In an Instagram reel that’s attracted more than 100,000 likes, Orlando-based real-estate agent Freddie Smith lays out why, in his opinion, some households are living comfortably off a six-figure income while others are barely getting by. It comes down to two questions, he says.

“[W]hen you bought a house and if you have children is making a huge difference in where you sit in the middle class today,” Smith, 35, said in the video.

According to Smith’s back-of-the-envelope estimations, there are two extremes in the middle class. At one end are people who bought a house when mortgage rates were under 4% and who don’t have kids in day care. At the other are people holding mortgages with 7% or 8% rates while also paying for child care.

Before and after the pandemic

Smith’s video, which has more than 5,500 comments on it, offers a quick summation of economic headwinds that have been mounting for homeowners since 2020.

Consider the gulf between homeowners who bought before the pandemic and those who bought after. In the last three years, home prices soared 37%, according to the Case-Shiller index, and mortgage rates rose from 3% to the 7% range, both of which made it a lot harder for a typical home buyer to qualify for a mortgage.

The homeowner who bought a median-priced home in January 2020 at $266,300 with a 3.5% interest rate and a 10% down payment would be paying around $1,000 per month in just principal and interest.

But a homeowner in October 2023 who bought a median-priced home at $391,800 with a 7.5% mortgage rate and 10% down would be paying nearly $2,500 in principal and interest.

Florida real-estate agent Freddie Smith in a video explaining the impact of mortgage rates and child-care costs on household budgets.


Instagram/fmsmith319

The financial gap between those homeowners grows wider when the cost of childcare enters the picture.

Though it varies widely by state, city, and region, the average weekly cost of putting a child in day care is now $284, up 53% since 2013, according to the Cost of Care Report by Care.com.
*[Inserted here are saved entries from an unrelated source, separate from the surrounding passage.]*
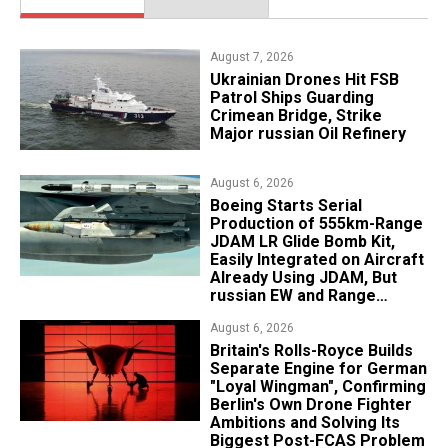
August 7, 2026
​Ukrainian Drones Hit FSB
Patrol Ships Guarding
Crimean Bridge, Strike
Major russian Oil Refinery
August 6, 2026
Boeing Starts Serial
Production of 555km-Range
JDAM LR Glide Bomb Kit,
Easily Integrated on Aircraft
Already Using JDAM, But
russian EW and Range
Realities Cut the Advantage
August 6, 2026
Britain's Rolls-Royce Builds
Separate Engine for German
"Loyal Wingman", Confirming
Berlin's Own Drone Fighter
Ambitions and Solving Its
Biggest Post-FCAS Problem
That translates to roughly $1,100 for a month. In some high-cost cities, the monthly cost of day care can run over $2,500 a month, according to some users on social-media site Reddit.

Two-thirds of parents surveyed by Care.com also said that they were spending 20% or more of their annual household income on childcare.

For a couple with one or more small children, buying a house in late 2023 could mean an additional expense of at least $2,600, as compared with those who don’t have to pay for childcare and bought before the pandemic ended and mortgage rates surged.

Smith also highlighted the additional burden of student-loan payments as another expense borne by home buyers today. Since the student loan payment pause ended, many borrowers are expected to pay back roughly $200 to $300 a month.

With these expenses, even a six-figure income may not be enough for many new families, Smith said in his video. “So you can see why those people are saying, [that] $150,000 is the new middle class,” Smith said in the video.

Smith also noted that some in the middle class who have lower housing and child-care expenses can probably live comfortably on $80,000 a year. They may assume that their peers with higher mortgage rates and kids “must be overspending” if they can’t get by on $100,000, according to Smith.

But the fact remains that inflation — and surging borrowing costs as a result — in 2023 have brought into question what it takes to stay in the middle class in America today, Smith stressed.

And since the pace of inflation, as well as home price growth, has exceeded the growth in income, that’s likely going to push more Americans into renting, he added.

Smith told MarketWatch that his own assumptions about what it means to be middle-class in the U.S. have been challenged by the surging costs of housing and child care.

“I’ve always thought about the middle class as where you work a 40-hour week, and you’re able to make enough income to comfortably buy a house, and maybe if you are good with money, [you can] save up for a vacation, have a couple of kids, afford Christmas presents,” Smith told MarketWatch in an interview.

“But today, the middle class actually can’t buy a home,” he said.

Housing affordability hit a 39-year low this year. Renting doesn’t offer much relief: the number of cost-burdened renters, meaning those who spend more than 30% of their income on housing, hit a record high in 2021. That trend has continued in 2023, according to a May report by Moody’s Analytics.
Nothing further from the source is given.